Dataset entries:
*-*-*
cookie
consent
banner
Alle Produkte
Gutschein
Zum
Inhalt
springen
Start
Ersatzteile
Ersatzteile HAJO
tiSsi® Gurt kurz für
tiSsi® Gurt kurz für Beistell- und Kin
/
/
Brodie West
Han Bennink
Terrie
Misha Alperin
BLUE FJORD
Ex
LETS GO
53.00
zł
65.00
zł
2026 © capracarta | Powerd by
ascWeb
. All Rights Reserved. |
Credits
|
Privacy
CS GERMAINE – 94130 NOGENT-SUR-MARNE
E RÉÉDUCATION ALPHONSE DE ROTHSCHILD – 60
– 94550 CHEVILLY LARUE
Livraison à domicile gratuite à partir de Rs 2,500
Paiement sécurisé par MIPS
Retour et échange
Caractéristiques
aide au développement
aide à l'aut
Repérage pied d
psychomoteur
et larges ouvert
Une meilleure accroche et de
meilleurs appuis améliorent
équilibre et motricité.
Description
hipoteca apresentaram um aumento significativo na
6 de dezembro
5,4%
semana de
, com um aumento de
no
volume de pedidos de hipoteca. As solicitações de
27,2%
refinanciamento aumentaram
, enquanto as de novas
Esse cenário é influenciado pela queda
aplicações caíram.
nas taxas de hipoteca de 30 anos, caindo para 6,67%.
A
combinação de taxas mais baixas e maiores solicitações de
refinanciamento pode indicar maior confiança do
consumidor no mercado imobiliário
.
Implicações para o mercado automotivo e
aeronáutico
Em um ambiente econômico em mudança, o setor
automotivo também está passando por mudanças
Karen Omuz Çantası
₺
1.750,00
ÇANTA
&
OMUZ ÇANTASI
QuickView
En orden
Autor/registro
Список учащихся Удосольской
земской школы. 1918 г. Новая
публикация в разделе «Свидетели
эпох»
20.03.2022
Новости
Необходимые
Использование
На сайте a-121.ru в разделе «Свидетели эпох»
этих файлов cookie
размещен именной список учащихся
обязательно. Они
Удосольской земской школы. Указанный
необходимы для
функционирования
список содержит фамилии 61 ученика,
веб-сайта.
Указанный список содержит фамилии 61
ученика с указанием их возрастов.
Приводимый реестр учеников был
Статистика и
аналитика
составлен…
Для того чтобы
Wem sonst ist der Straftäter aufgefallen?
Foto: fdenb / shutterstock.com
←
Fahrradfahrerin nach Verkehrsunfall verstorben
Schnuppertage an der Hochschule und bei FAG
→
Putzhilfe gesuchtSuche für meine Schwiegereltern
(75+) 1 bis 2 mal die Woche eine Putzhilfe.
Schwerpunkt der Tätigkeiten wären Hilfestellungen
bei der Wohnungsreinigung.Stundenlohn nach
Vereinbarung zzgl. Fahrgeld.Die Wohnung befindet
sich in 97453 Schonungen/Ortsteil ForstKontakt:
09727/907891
*-*-*
--- Exercise brief ---
Please print exactly what appears from the first line of the data through the line with "as de novas", including both of those lines and nothing past them.

--- Exercise response ---
cookie
consent
banner
Alle Produkte
Gutschein
Zum
Inhalt
springen
Start
Ersatzteile
Ersatzteile HAJO
tiSsi® Gurt kurz für
tiSsi® Gurt kurz für Beistell- und Kin
/
/
Brodie West
Han Bennink
Terrie
Misha Alperin
BLUE FJORD
Ex
LETS GO
53.00
zł
65.00
zł
2026 © capracarta | Powerd by
ascWeb
. All Rights Reserved. |
Credits
|
Privacy
CS GERMAINE – 94130 NOGENT-SUR-MARNE
E RÉÉDUCATION ALPHONSE DE ROTHSCHILD – 60
– 94550 CHEVILLY LARUE
Livraison à domicile gratuite à partir de Rs 2,500
Paiement sécurisé par MIPS
Retour et échange
Caractéristiques
aide au développement
aide à l'aut
Repérage pied d
psychomoteur
et larges ouvert
Une meilleure accroche et de
meilleurs appuis améliorent
équilibre et motricité.
Description
hipoteca apresentaram um aumento significativo na
6 de dezembro
5,4%
semana de
, com um aumento de
no
volume de pedidos de hipoteca. As solicitações de
27,2%
refinanciamento aumentaram
, enquanto as de novas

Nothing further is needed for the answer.